Variabel Merek 0.399 menunjukkan bahwa jika vaiabel Merek meningkat 1 satuan maka akan meningkatkan perilaku konsumen sebesar 0.399 satuan. dengan catatan variabel lain dianggap konstan.
BAB V
PENUTUP
A. Kesimpulan
Berdasarkan hasil penelitian yang telah dSiuraikan pada bab IV, maka dapat ditarik beberapa kesimpulan sebagai berikut :
1. Uji simultan (F-Test)
Secara simultan, hasil uji F menunjukkan bahwa ada pengaruh signifikan antara variabel harga, kualitas produk, merek, promosi secara bersama-sama terhadap prilaku konsumen. Hasil ini sesuai dengan teori yang diungkapkan pada penelitian-penelitian sebelumnya yang menyatakan bahwa secara keseluruhan variabel berpengaruh terhadap prilaku konsumen. Dan berdasarkan jawaban dari responden hampir setiap pertanyaan menyatakan setuju.
2. Uji Parsial (t-Test)
Secara parsial, hasil uji t menunjukkan bahwa variabel bebas yang mempengaruhi perilaku konsumen adalah harga, kualitas produk, merek, Sedangkan variabel Promosi tidak berpengaruh terhadap perilaku konsumen.
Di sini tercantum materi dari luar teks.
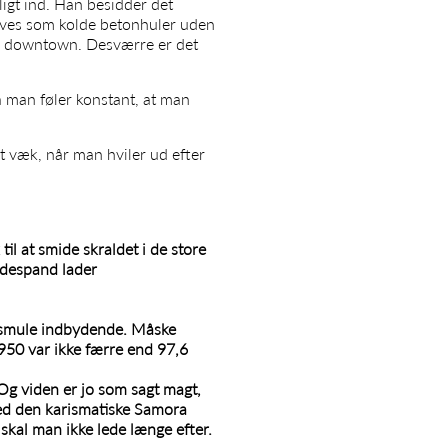
igt ind. Han besidder det
krives som kolde betonhuler uden
el downtown. Desværre er det
å man føler konstant, at man
dt væk, når man hviler ud efter
il at smide skraldet i de store
ldespand lader
e smule indbydende. Måske
 1950 var ikke færre end 97,6
g viden er jo som sagt magt,
med den karismatiske Samora
 skal man ikke lede længe efter.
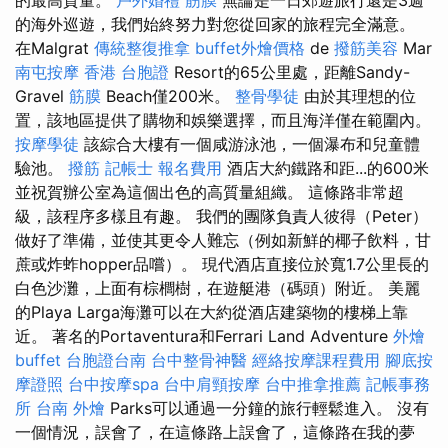
的海外巡遊，我們始終努力對您從回家的旅程完全滿意。
在Malgrat
傳統整復推拿
buffet外燴價格
de
撥筋美容
Mar
南屯按摩
香港 台胞證
Resort的65公里處，距離Sandy-
Gravel
筋膜
Beach僅200米。
整骨學徒
由於其理想的位
置，該地區提供了購物和娛樂選擇，而且海洋僅在範圍內。
按摩學徒
該綜合大樓有一個咸游泳池，一個瀑布和兒童體
驗池。
撥筋
記帳士 報名費用
酒店大約鐵路和距...的600米
並祝賀辦公室為這個出色的高質量組織。 這條路非常超
級，該程序多樣且有趣。 我們的團隊負責人彼得（Peter）
做好了準備，並使其更令人難忘（例如新鮮的椰子飲料，甘
蔗或炸蚱hopper品嚐）。 現代酒店直接位於寬1.7公里長的
白色沙灘，上面有棕櫚樹，在遊艇港（碼頭）附近。 美麗
的Playa Larga海灘可以在大約從酒店建築物的樓梯上靠
近。 著名的Portaventura和Ferrari Land Adventure
外燴
buffet
台胞證台南
台中整骨神醫
經絡按摩課程費用
腳底按
摩證照
台中按摩spa
台中肩頸按摩
台中推拿推薦
記帳事務
所
台南 外燴
Parks可以通過一分鐘的旅行輕鬆進入。 沒有
一個情況，誤會了，在這條路上誤會了，這條路在我的夢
Hal ini membuktikan bahwa helm INK adalah produk yang memiliki harga yang murah, berkualitas dan telah lama dikenal, dan promosi tidak menjadi patokan dari helm INK, karena telah dikenal lama dengan kepercayaan konsumen terhadap helm INK.
3. Koefisien determinasi (R2)
Hasil penelitian menunjukkan bahwa 80 % pengaruh perilaku konsumen yang dijelaskan oleh variabel harga, kualitas produk, merek, promosi dan sisanya 20 % dipengaruhi oleh variabel lain dan tidak termasuk kedalam analisis regresi ini, seperti desain produk, budaya
B. Implikasi
Berdasarkan hasil analisis data, secara parsial (uji t) perilaku konsumen dipengaruhi harga, kualitas produk, merek karena dengan penelitian tersebut kita dapat melihat bahwa pentingnya analisis menggenai harga, kualitas produk, merek. Karena akan meningkatkan keinginan konsumen memilih helm INK sebagai produk yang murah, berkualitas dan memiliki merek yang terkenal.
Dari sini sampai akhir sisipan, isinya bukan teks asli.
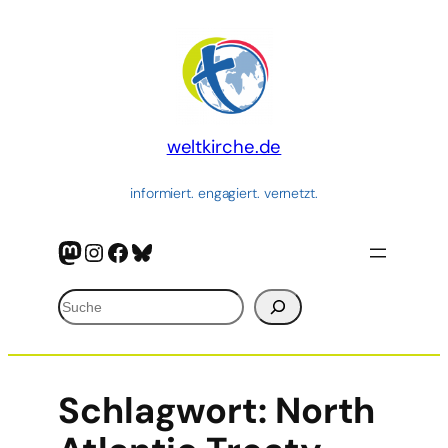
weltkirche.de
informiert. engagiert. vernetzt.
Mastodon
Instagram
Facebook
Bluesky
Suchen
Schlagwort:
North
Dalam hal ini promosi tidak berpengaruh terhadap perilaku konsumen, hal ini membuktikan bahwa promosi bukanlah hal yang mempengaruhi prilaku konsumen. Hal ini terbukti bahwa helm INK jarang melakukan promosi, hanya dengan keyakinan akan kualitas dan harga serta merek yang telah dikenal lama, helm INK mampu bersaing dengan pesaing lainya.
C. Saran
Dari hasil penelitian ingin memberikan beberapa saran yang dapat disampaikan yaitu :
1. Perusahaan helm INK harus meningkatkan kualitas produknya bukan saja dari fitur dan kekuatanya, perlu adanya penambahan variasi warna
2. Perusahaan helm INK harus melakukan penentuan harga sesuai dengan pendapatan masyarakat melalu strategi penentuan harga berdasrkan wilayah atau target pasar.
3. Bagi penelitian selanjutnya, perbanyak variabel yang lainya selain harga, kualitas, merek dan promosi karena masih terdapat 20 % yang dapat mempengaruhi prilaku konsumen.